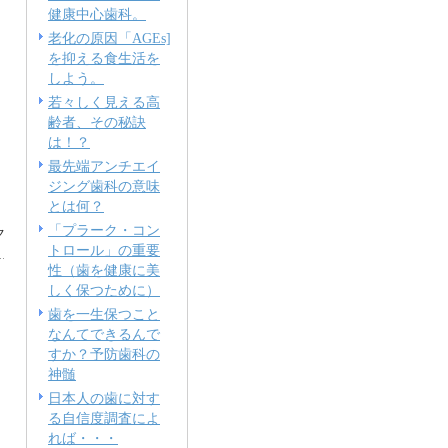
健康中心歯科。
老化の原因「AGEs]
を抑える食生活を
しよう。
若々しく見える高
齢者、その秘訣
は！？
最先端アンチエイ
ジング歯科の意味
とは何？
「プラーク・コン
ク
トロール」の重要
性（歯を健康に美
しく保つために）
歯を一生保つこと
なんてできるんで
すか？予防歯科の
神髄
日本人の歯に対す
る自信度調査によ
れば・・・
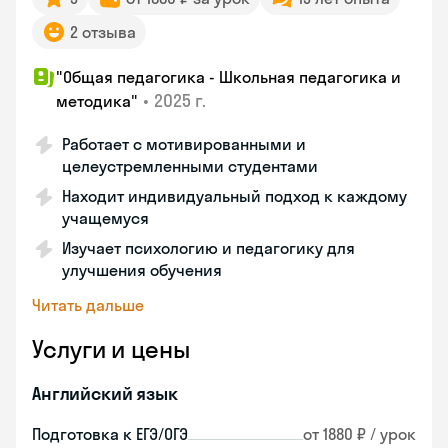
2 отзыва
"Общая педагогика - Школьная педагогика и
•
2025 г.
методика"
Работает с мотивированными и
целеустремленными студентами
Находит индивидуальный подход к каждому
учащемуся
Изучает психологию и педагогику для
улучшения обучения
Читать дальше
Услуги и цены
Английский язык
Подготовка к ЕГЭ/ОГЭ
от 1880 ₽ / урок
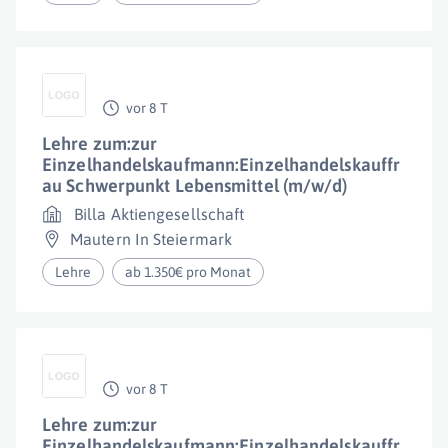
vor 8 T
Lehre zum:zur
Einzelhandelskaufmann:Einzelhandelskauffr
au Schwerpunkt Lebensmittel (m/w/d)
Billa Aktiengesellschaft
Mautern In Steiermark
Lehre
ab 1.350€ pro Monat
vor 8 T
Lehre zum:zur
Einzelhandelskaufmann:Einzelhandelskauffr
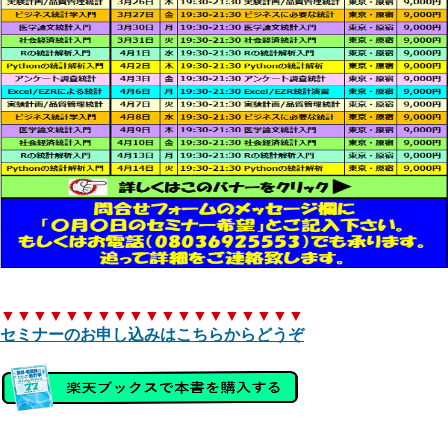
▼▼▼▼▼▼▼▼▼▼▼▼▼▼▼▼▼▼▼
セミナーのお申し込みはこちらからどうぞ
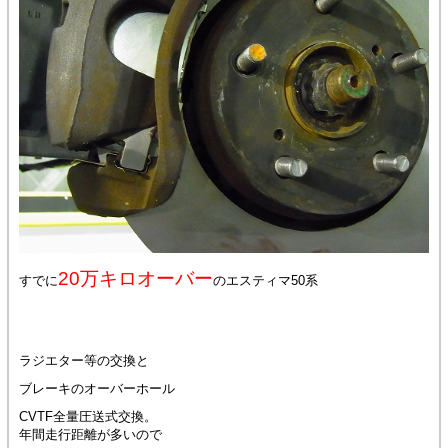
20万キロオーバー
すでに
のエスティマ50系
ラジエター等の交換と
ブレーキのオーバーホール
CVTF全量圧送式交換。
年間走行距離が多いので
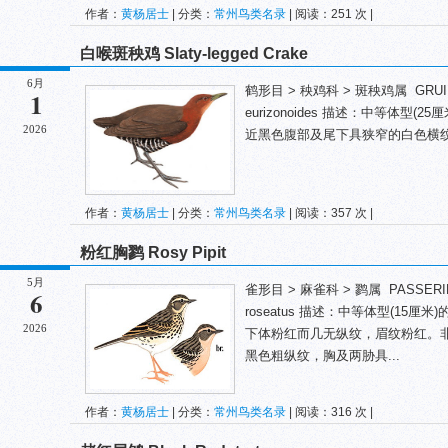
作者：
黄杨居士
| 分类：
常州鸟类名录
| 阅读：251 次 |
白喉斑秧鸡 Slaty-legged Crake
6月
鹤形目 > 秧鸡科 > 斑秧鸡属 GRUIFORM
1
eurizonoides 描述：中等体
2026
近黑色腹部及尾下具狭窄的白色横纹
作者：
黄杨居士
| 分类：
常州鸟类名录
| 阅读：357 次 |
粉红胸鹨 Rosy Pipit
5月
雀形目 > 麻雀科 > 鹨属 PASSERIFOR
6
roseatus 描述：中等体型(1
2026
下体粉红而几无纵纹，眉纹粉红。
黑色粗纵纹，胸及两胁具...
作者：
黄杨居士
| 分类：
常州鸟类名录
| 阅读：316 次 |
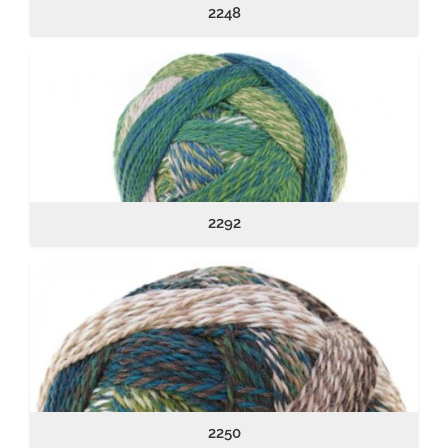
2248
2292
2250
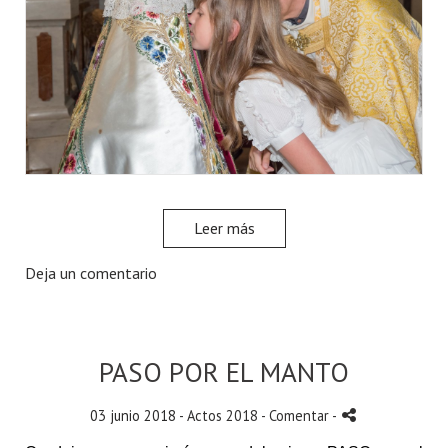
Leer más
Deja un comentario
PASO POR EL MANTO
03 junio 2018 -
Actos 2018
- Comentar
-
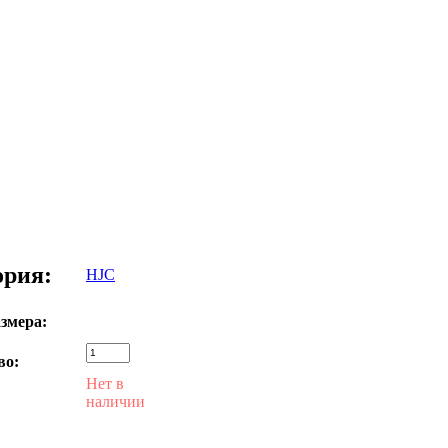
ория:
HJC
змера:
во:
Нет в
наличии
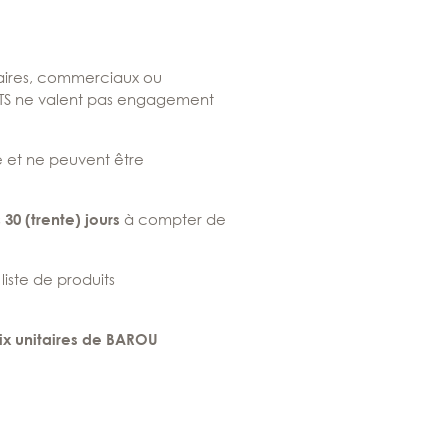
citaires, commerciaux ou
TS ne valent pas engagement
 et ne peuvent être
s
à compter de
30 (trente) jours
liste de produits
rix unitaires de BAROU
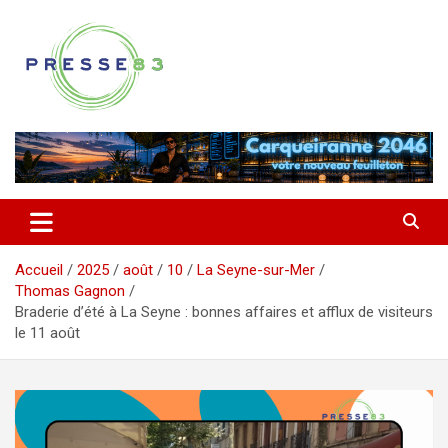
Aller
au
contenu
Comprendre ce qui se joue vraiment dans le Var
Presse 83
Accueil
2025
août
10
La Seyne-sur-Mer
Thomas Gagnon
Braderie d’été à La Seyne : bonnes affaires et afflux de visiteurs
le 11 août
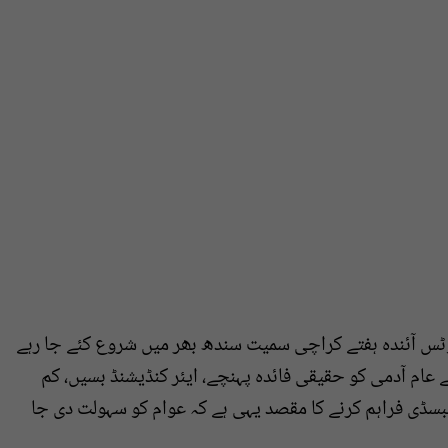
وٹس آئندہ ہفتے کراچی سمیت سندھ بھر میں شروع کئے جا رہے
عام آدمی کو حقیقی فائدہ پہنچے، ایئر کنڈیشنڈ بسیں، کم
سبسڈی فراہم کرنے کا مقصد یہی ہے کہ عوام کو سہولت دی جا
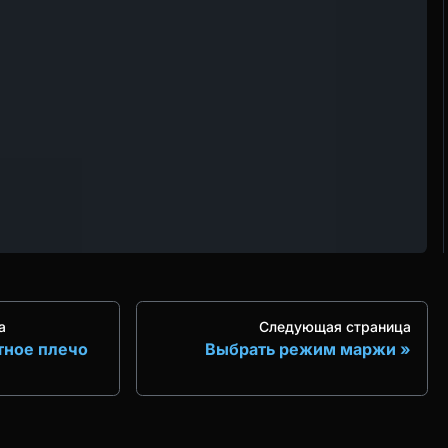
а
Следующая страница
тное плечо
Выбрать режим маржи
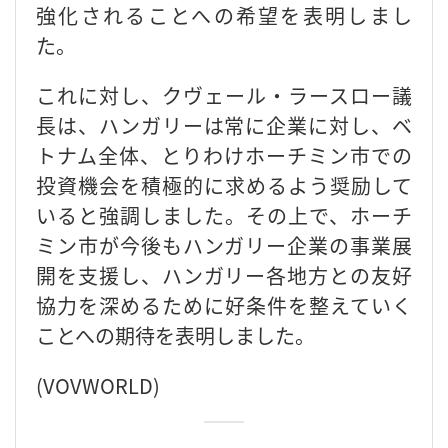
強化されることへの希望を表明しまし
た。
これに対し、クヴェール・ラースロー議
長は、ハンガリーは常に企業に対し、ベ
トナム全体、とりわけホーチミン市での
投資機会を積極的に求めるよう奨励して
いると強調しました。その上で、ホーチ
ミン市が今後もハンガリー企業の事業展
開を支援し、ハンガリー各地方との友好
協力を深めるために好条件を整えていく
ことへの期待を表明しました。
(VOVWORLD)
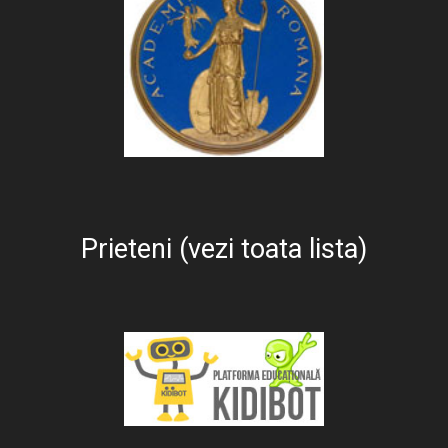
Prieteni (vezi toata lista)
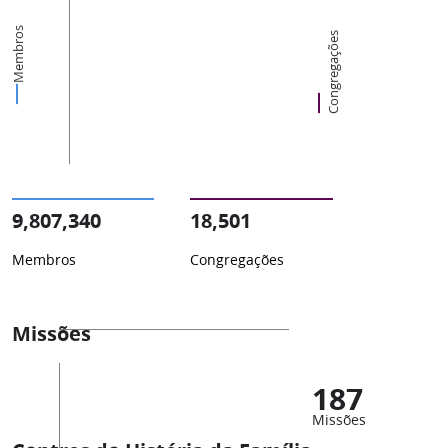
Membros
Congregações
9,807,340
18,501
Membros
Congregações
Missões
187
Missões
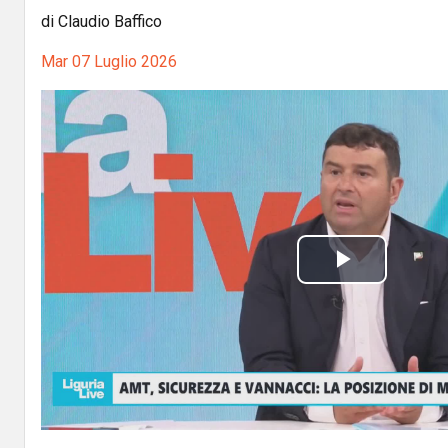
di Claudio Baffico
Mar 07 Luglio 2026
P
l
a
y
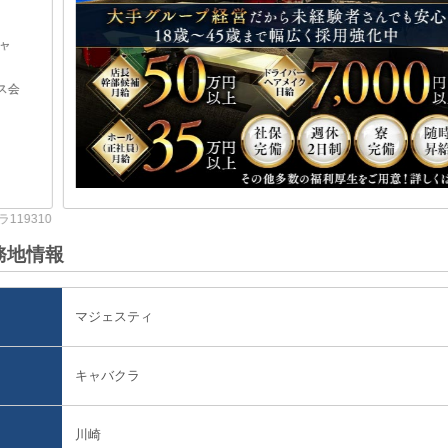
業種/エリア
横浜 キ
職種
店長・幹
メイク
住所
神奈川
4F
最寄り駅
相鉄本線
務地情報
マジェスティ
キャバクラ
川崎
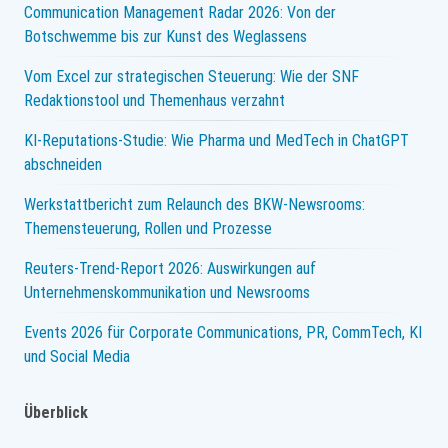
Communication Management Radar 2026: Von der
Botschwemme bis zur Kunst des Weglassens
Vom Excel zur strategischen Steuerung: Wie der SNF
Redaktionstool und Themenhaus verzahnt
KI-Reputations-Studie: Wie Pharma und MedTech in ChatGPT
abschneiden
Werkstattbericht zum Relaunch des BKW-Newsrooms:
Themensteuerung, Rollen und Prozesse
Reuters-Trend-Report 2026: Auswirkungen auf
Unternehmenskommunikation und Newsrooms
Events 2026 für Corporate Communications, PR, CommTech, KI
und Social Media
Überblick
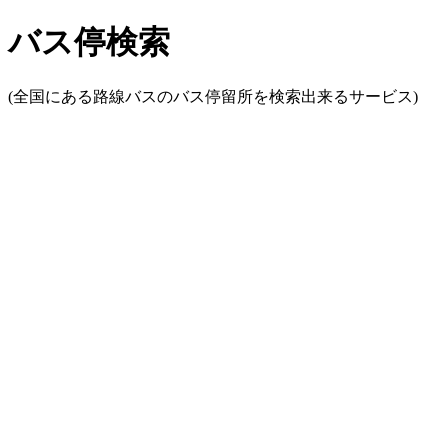
バス停検索
(全国にある路線バスのバス停留所を検索出来るサービス)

#### What to work on:
The response has to be an exact copy of all the data, pictures excluded.

#### Result:
健康中心歯科。
老化の原因「AGEs]
を抑える食生活を
しよう。
若々しく見える高
齢者、その秘訣
は！？
最先端アンチエイ
ジング歯科の意味
とは何？
「プラーク・コン
ク
トロール」の重要
性（歯を健康に美
しく保つために）
歯を一生保つこと
なんてできるんで
すか？予防歯科の
神髄
日本人の歯に対す
る自信度調査によ
れば・・・
2 отзыва
"Общая педагогика - Школьная педагогика и
•
2025 г.
методика"
Работает с мотивированными и
целеустремленными студентами
Находит индивидуальный подход к каждому
учащемуся
Изучает психологию и педагогику для
улучшения обучения
Читать дальше
Услуги и цены
Английский язык
Подготовка к ЕГЭ/ОГЭ
от 1880 ₽ / урок
vor 8 T
Lehre zum:zur
Einzelhandelskaufmann:Einzelhandelskauffr
au Schwerpunkt Lebensmittel (m/w/d)
Billa Aktiengesellschaft
Mautern In Steiermark
Lehre
ab 1.350€ pro Monat
vor 8 T
Lehre zum:zur
Einzelhandelskaufmann:Einzelhandelskauffr
▼▼▼▼▼▼▼▼▼▼▼▼▼▼▼▼▼▼▼
セミナーのお申し込みはこちらからどうぞ
20万キロオーバー
すでに
のエスティマ50系
ラジエター等の交換と
ブレーキのオーバーホール
CVTF全量圧送式交換。
年間走行距離が多いので
作者：
黄杨居士
| 分类：
常州鸟类名录
| 阅读：251 次 |
白喉斑秧鸡 Slaty-legged Crake
6月
鹤形目 > 秧鸡科 > 斑秧鸡属 GRUIFORM
1
eurizonoides 描述：中等体
2026
近黑色腹部及尾下具狭窄的白色横纹
作者：
黄杨居士
| 分类：
常州鸟类名录
| 阅读：357 次 |
粉红胸鹨 Rosy Pipit
5月
雀形目 > 麻雀科 > 鹨属 PASSERIFOR
6
roseatus 描述：中等体型(1
2026
下体粉红而几无纵纹，眉纹粉红。
黑色粗纵纹，胸及两胁具...
作者：
黄杨居士
| 分类：
常州鸟类名录
| 阅读：316 次 |
2248
2292
2250
Leer más
Deja un comentario
PASO POR EL MANTO
03 junio 2018 -
Actos 2018
- Comentar
-
ория:
HJC
змера:
во:
Нет в
наличии
citaires, commerciaux ou
TS ne valent pas engagement
 et ne peuvent être
s
à compter de
30 (trente) jours
liste de produits
rix unitaires de BAROU
Aller
au
contenu
Comprendre ce qui se joue vraiment dans le Var
Presse 83
Accueil
2025
août
10
La Seyne-sur-Mer
Thomas Gagnon
Braderie d’été à La Seyne : bonnes affaires et afflux de visiteurs
le 11 août
وٹس آئندہ ہفتے کراچی سمیت سندھ بھر میں شروع کئے جا رہے
عام آدمی کو حقیقی فائدہ پہنچے، ایئر کنڈیشنڈ بسیں، کم
سبسڈی فراہم کرنے کا مقصد یہی ہے کہ عوام کو سہولت دی جا
а
Следующая страница
тное плечо
Выбрать режим маржи
強化されることへの希望を表明しまし
た。
これに対し、クヴェール・ラースロー議
長は、ハンガリーは常に企業に対し、ベ
トナム全体、とりわけホーチミン市での
投資機会を積極的に求めるよう奨励して
いると強調しました。その上で、ホーチ
ミン市が今後もハンガリー企業の事業展
開を支援し、ハンガリー各地方との友好
協力を深めるために好条件を整えていく
ことへの期待を表明しました。
(VOVWORLD)
Prieteni (vezi toata lista)
Membros
Congregações
9,807,340
18,501
Membros
Congregações
Missões
187
Missões
di Claudio Baffico
Mar 07 Luglio 2026
P
l
a
y
業種/エリア
横浜 キ
職種
店長・幹
メイク
住所
神奈川
4F
最寄り駅
相鉄本線
務地情報
マジェスティ
キャバクラ
川崎
Communication Management Radar 2026: Von der
Botschwemme bis zur Kunst des Weglassens
Vom Excel zur strategischen Steuerung: Wie der SNF
Redaktionstool und Themenhaus verzahnt
KI-Reputations-Studie: Wie Pharma und MedTech in ChatGPT
abschneiden
Werkstattbericht zum Relaunch des BKW-Newsrooms:
Themensteuerung, Rollen und Prozesse
Reuters-Trend-Report 2026: Auswirkungen auf
Unternehmenskommunikation und Newsrooms
Events 2026 für Corporate Communications, PR, CommTech, KI
und Social Media
Überblick
バス停検索
(全国にある路線バスのバス停留所を検索出来るサービス)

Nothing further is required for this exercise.